▶ WHAT YOU WILL DO:
Looking through the records below, please work out how many lines contain "sangria". Give only that number.

▶ PROVIDED INFORMATION:

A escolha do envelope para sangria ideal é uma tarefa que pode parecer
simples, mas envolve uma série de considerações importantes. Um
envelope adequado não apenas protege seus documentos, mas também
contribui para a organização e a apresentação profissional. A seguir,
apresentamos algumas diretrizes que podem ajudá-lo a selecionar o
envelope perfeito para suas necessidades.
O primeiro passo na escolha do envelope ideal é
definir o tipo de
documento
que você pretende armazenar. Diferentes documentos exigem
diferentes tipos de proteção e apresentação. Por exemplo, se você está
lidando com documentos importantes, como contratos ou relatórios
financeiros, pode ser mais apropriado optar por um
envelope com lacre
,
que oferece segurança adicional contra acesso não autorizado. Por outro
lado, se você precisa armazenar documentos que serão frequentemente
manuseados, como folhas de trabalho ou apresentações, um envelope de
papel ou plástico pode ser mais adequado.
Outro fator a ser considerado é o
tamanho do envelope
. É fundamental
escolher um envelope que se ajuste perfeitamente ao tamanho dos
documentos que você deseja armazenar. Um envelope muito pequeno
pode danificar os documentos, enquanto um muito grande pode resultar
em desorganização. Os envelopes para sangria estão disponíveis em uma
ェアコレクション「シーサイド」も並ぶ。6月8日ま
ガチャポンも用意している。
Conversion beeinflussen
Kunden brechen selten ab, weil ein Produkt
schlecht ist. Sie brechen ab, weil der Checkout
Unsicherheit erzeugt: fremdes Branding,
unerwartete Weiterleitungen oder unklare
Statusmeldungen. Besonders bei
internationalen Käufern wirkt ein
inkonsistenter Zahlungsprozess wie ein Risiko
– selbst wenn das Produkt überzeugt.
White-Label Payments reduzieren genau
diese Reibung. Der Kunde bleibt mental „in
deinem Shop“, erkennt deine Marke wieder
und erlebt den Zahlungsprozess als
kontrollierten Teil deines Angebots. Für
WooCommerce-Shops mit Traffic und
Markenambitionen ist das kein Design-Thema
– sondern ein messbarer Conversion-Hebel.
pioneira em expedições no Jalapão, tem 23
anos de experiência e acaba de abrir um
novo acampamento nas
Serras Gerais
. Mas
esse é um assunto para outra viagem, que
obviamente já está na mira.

▶ RESULT BELOW:
2